The problem, of course, is that genomes cannot really be cut and pasted together from the best bits. “When you go extremely far for one trait, you’re going to upset some of the other traits,” Vanraden said. Breeding is a messy (i.e. biological) process, no matter how technologically sophisticated the front end. After decades of breeding cows for milk production, people realized (to their dismay) that the ability to generate milk and the ability to have babies were negatively correlated. The more milk you tried to order up, the less babies your herd was likely to have. While we’re nowhere near the hypothetical limit for Holstein bull value, we do now know that nature is not so easily transformed without some deleterious effects. We may have factory farms, but these machines are still flesh and blood.
Except for Badger-Fluff Fanny Freddie and his fellow bulls, that is.

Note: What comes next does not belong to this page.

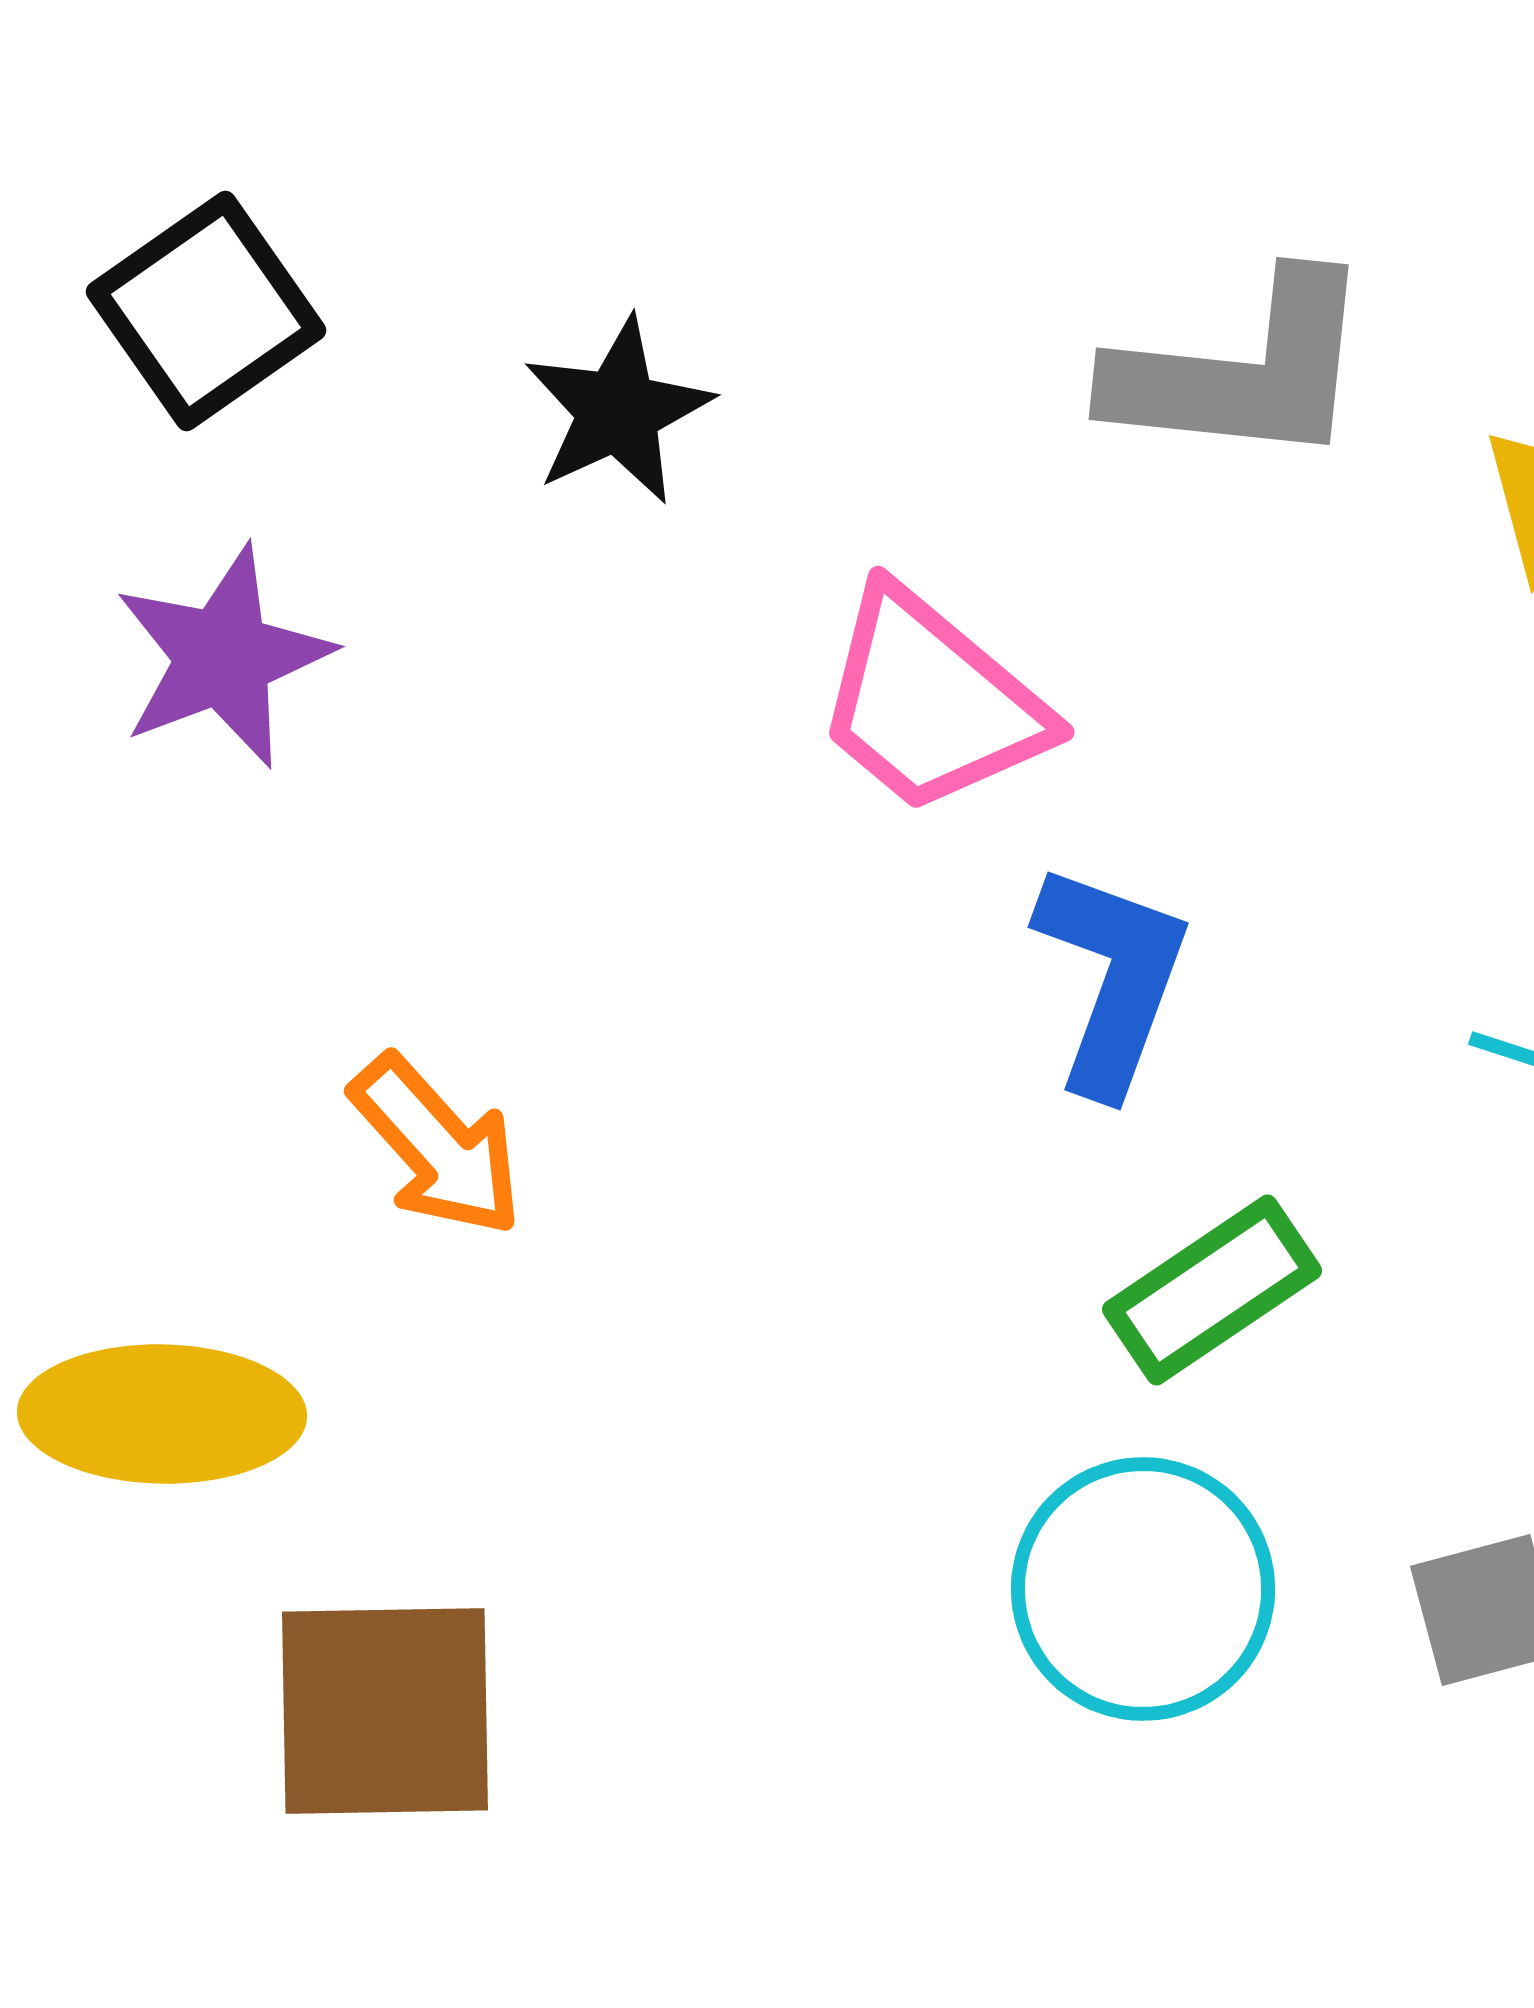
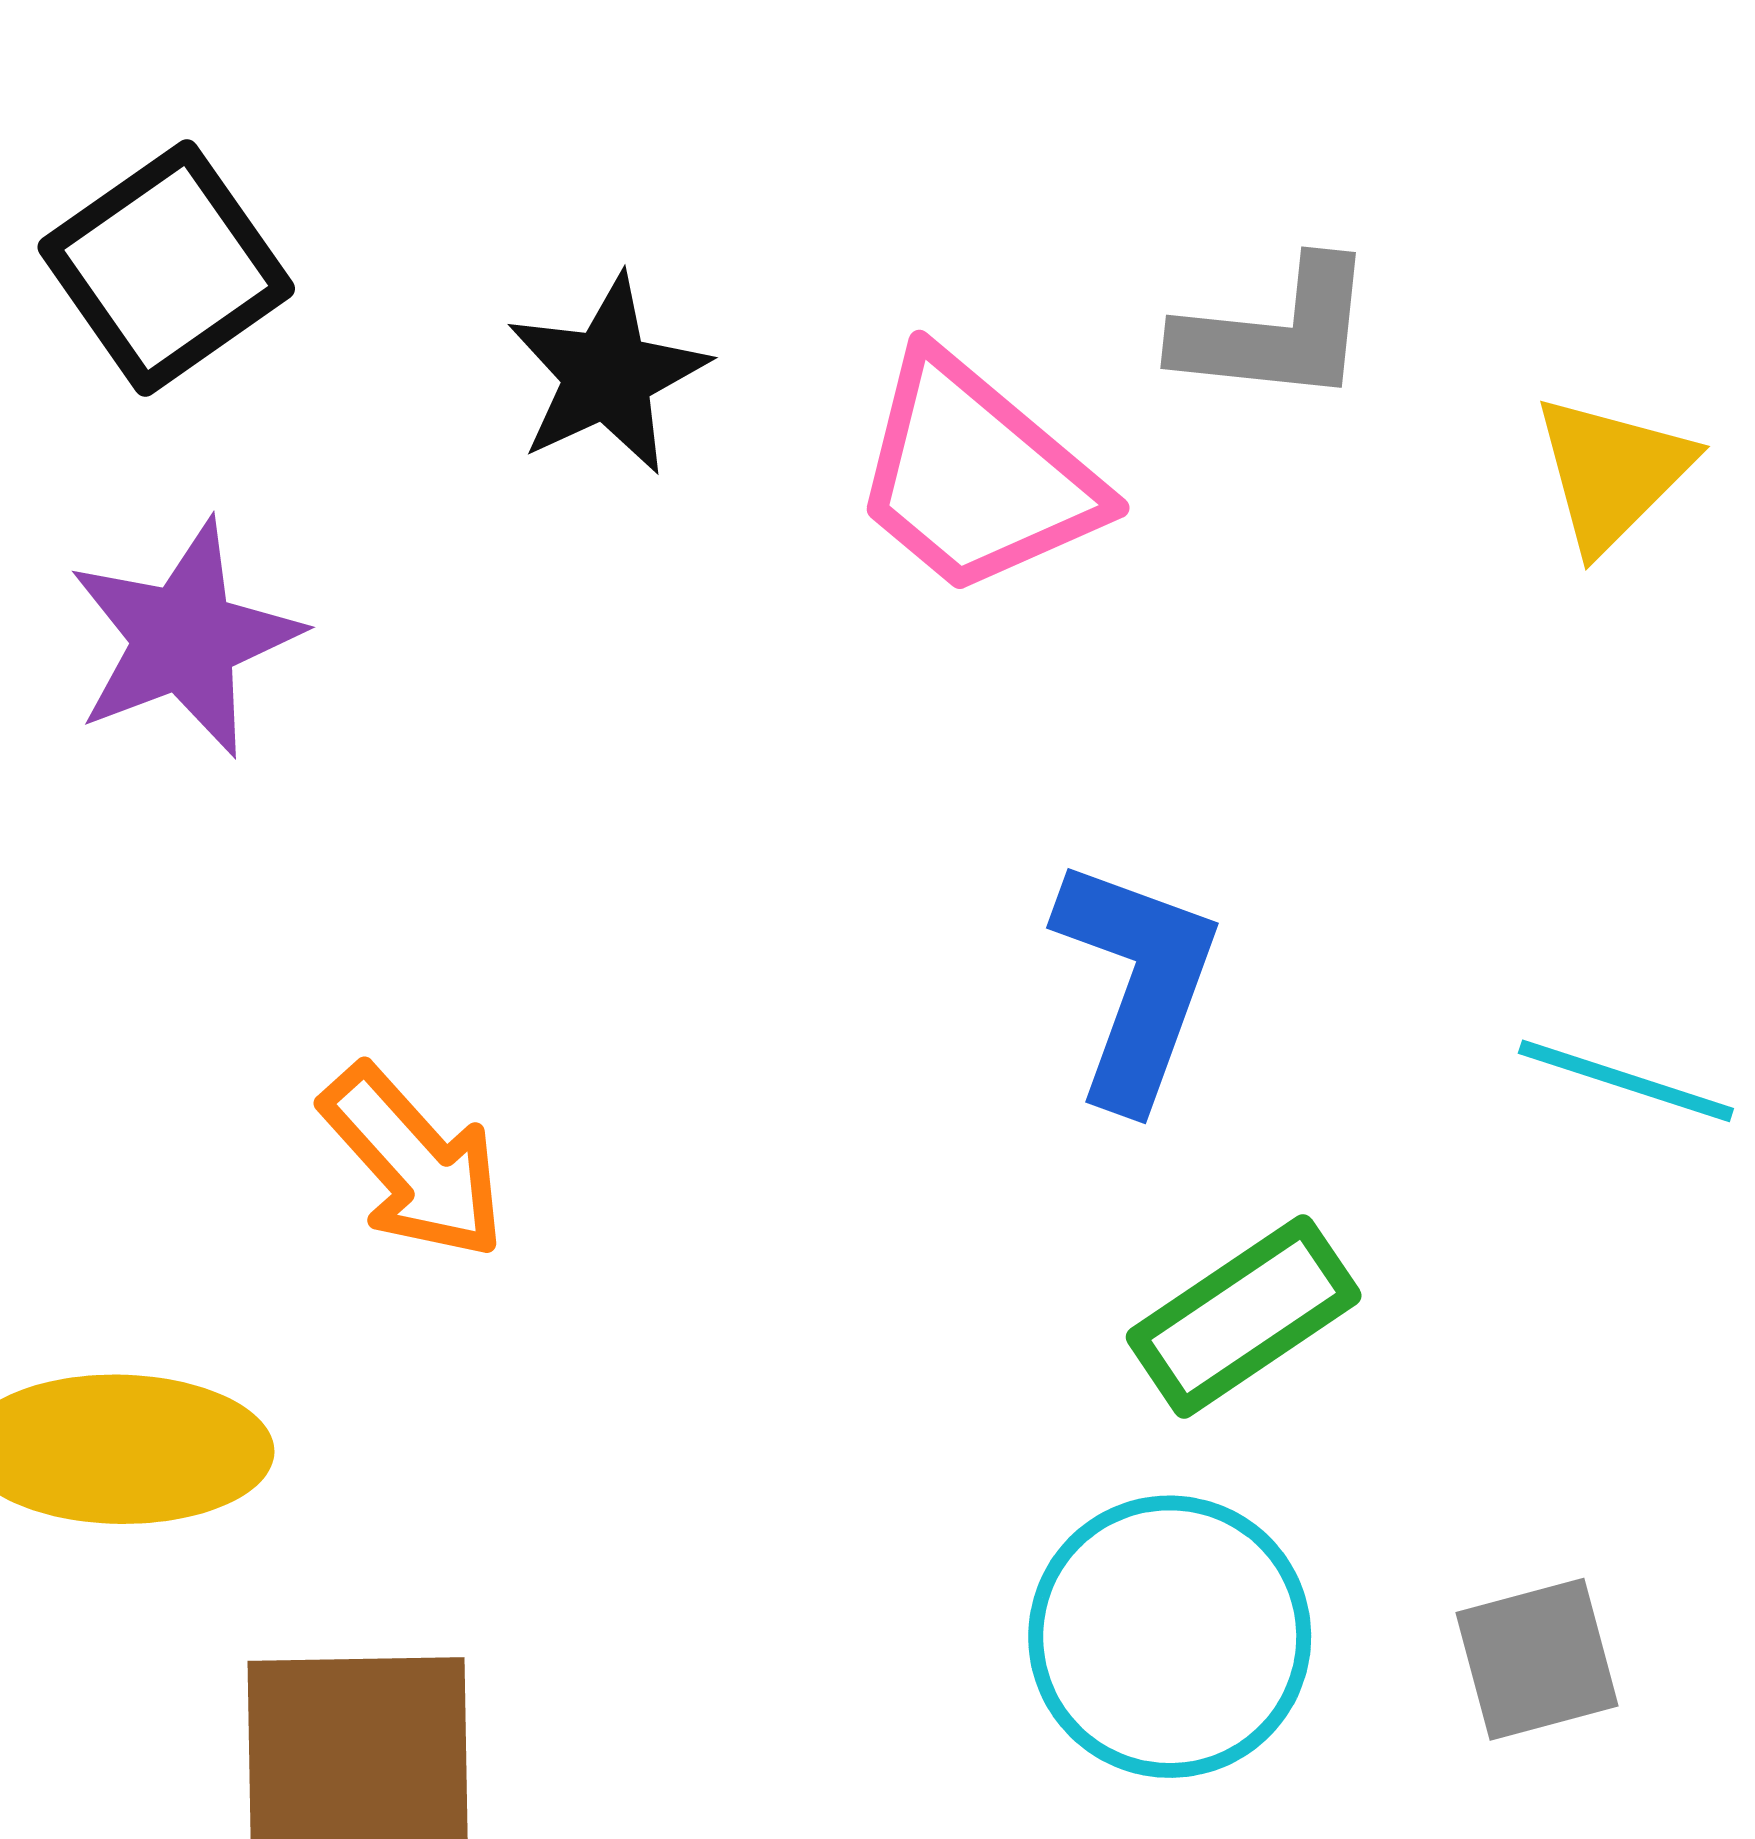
gray L-shape: (1242, 371) -> (1276, 332), size x0.7
pink trapezoid: (931, 702) -> (976, 476), moved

Freddie is a disembodied creature, an animal that is more important as data than as meat or muscle. Though he’s been mentioned in thousands of web pages and dozens of trade industry articles, no one mentions where he was born or where the animal currently lives. He is, for all intents and purposes except for his own, genetic material that comes in the handy form of semen. His thousands of daughters will never smell him and his physical location doesn’t matter to anyone. He will be replaced very soon by the next top bull, as subject to the pressures of our economic system as the last version of the iPhone.